Building science and radiofrequency Radiation:What makes smart and healthy buildings

9. Discussion and conclusion

The breadth of peer-reviewed scientific research demonstrating biological effects of radiofrequency radiation (RFR) below current guidelines and standards highlights the need to further develop and codify pertinent building technology standards and guidance. Public health risks, accessibility needs, industrial liability and international precautionary actions indicate that RFR is an important performance parameter in building science.

Parallel with rapid innovation in wireless technologies, and the increasing RFR both inside and outside building structures, building science must also innovate to include alternative, physically connected technologies and systems. This is important to achieve accessibility and a building’s success. Ensuring that the health and safety of occupants are not compromised requires those in the building science professions to develop and apply needs and means assessments, as well as best practices for methods and models for communications, with RFR wireless technology as a less-preferred option.

Research and knowledge transfer are needed to develop, publish, and encourage compliance with explicit directions for the integration of wired communications technologies in the design, planning, engineering, construction, operation and life cycle of a building.

Building science has embraced ecology and sustainability as core tenets in building performance. Currently, modern technologies minimizing RFR exposures offer an under-addressed opportunity for “smart” buildings also to be healthy – for their occupants, and for natural and built environments.

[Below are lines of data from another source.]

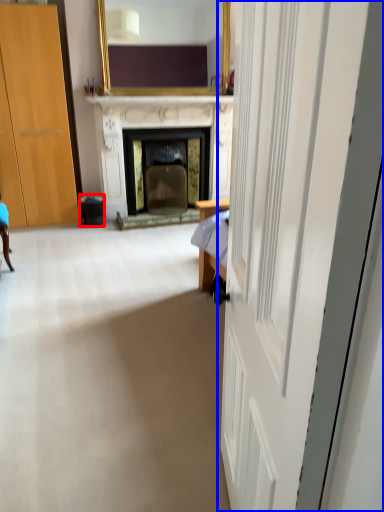 Question: Which object appears farthest to the camera in this image, trash bin/can (highlighted by a red box) or door (highlighted by a blue box)?

Choices:
 (A) trash bin/can
 (B) door

Answer: (A) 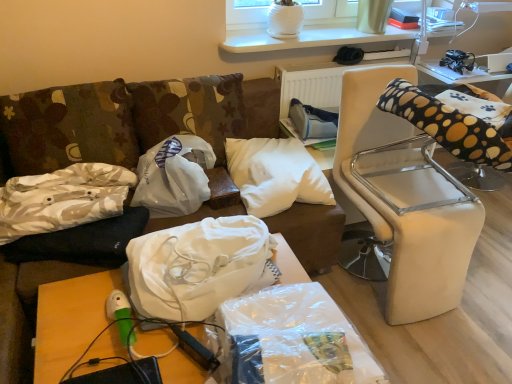 Measure the distance between point (131, 289) and camera.

Point (131, 289) is 4.50 feet from camera.

Describe the element at coordinates (174, 176) in the screenshot. This screenshot has width=512, height=384. I see `white plastic bag at center, placed as the third material when sorted from front to back` at that location.

Measure the distance between point (460, 205) and camera.

A distance of 5.73 feet exists between point (460, 205) and camera.

What do you see at coordinates (67, 128) in the screenshot?
I see `camouflage fabric pillow at left, which is the 1th pillow in left-to-right order` at bounding box center [67, 128].

This screenshot has width=512, height=384. Describe the element at coordinates (62, 199) in the screenshot. I see `camouflage fabric pillow at left, the second pillow positioned from the left` at that location.

The width and height of the screenshot is (512, 384). Identify the location of white fabric bag at center, which is the 2th material from front to back. (198, 266).

Consider the image. Does white plastic bag at center, placed as the third material when sorted from front to back, have a lesser height compared to white soft pillow at center, which is counted as the first pillow, starting from the right?

No, white plastic bag at center, placed as the third material when sorted from front to back, is not shorter than white soft pillow at center, which is counted as the first pillow, starting from the right.

Does point (177, 138) come farther from viewer compared to point (295, 186)?

Yes, point (177, 138) is behind point (295, 186).

Can you tell me how much white plastic bag at center, placed as the third material when sorted from front to back, and white soft pillow at center, acting as the 3th pillow starting from the left, differ in facing direction?

white plastic bag at center, placed as the third material when sorted from front to back, and white soft pillow at center, acting as the 3th pillow starting from the left, are facing 0.00157 degrees away from each other.

Are white plastic bag at center, which is the 1th material in back-to-front order, and white soft pillow at center, which is counted as the first pillow, starting from the right, making contact?

No, white plastic bag at center, which is the 1th material in back-to-front order, is not touching white soft pillow at center, which is counted as the first pillow, starting from the right.

From the image's perspective, is black fabric bean bag chair at right above white leather chair at right?

Yes, from the image's perspective, black fabric bean bag chair at right is on top of white leather chair at right.

Locate an element on the screen. This screenshot has width=512, height=384. bean bag chair on the right of white leather chair at right is located at coordinates (455, 130).

Considering the positions of points (461, 180) and (383, 67), is point (461, 180) farther from camera compared to point (383, 67)?

Yes, it is behind point (383, 67).

Is white soft pillow at center, which is counted as the first pillow, starting from the right, far away from clear plastic bag at lower center, the 3th material viewed from the back?

Actually, white soft pillow at center, which is counted as the first pillow, starting from the right, and clear plastic bag at lower center, the 3th material viewed from the back, are a little close together.

Considering the sizes of objects white soft pillow at center, which is counted as the first pillow, starting from the right, and clear plastic bag at lower center, which ranks as the 1th material in front-to-back order, in the image provided, who is smaller, white soft pillow at center, which is counted as the first pillow, starting from the right, or clear plastic bag at lower center, which ranks as the 1th material in front-to-back order,?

Excerpt: For any systems that are not “wired,” architects, builders, owners and inhabitants all must operate within constraints of regulated RFR exposure levels. RFR exposure limits vary among jurisdictions, with the highest permitted personal exposures in the U.S.A. and Japan. Many countries adhere to the International Commission on Non-Ionizing Radiation Protection (ICNIRP) recommended guidelines for power flux density, electrical fields and SAR for various frequencies [196]. Exposure limits range widely, for example in terms of power density at 900 MHz, as summarized in Fig. 3.

Fig. 3. International RFR power flux density exposure limits at 900 MHz [197,198].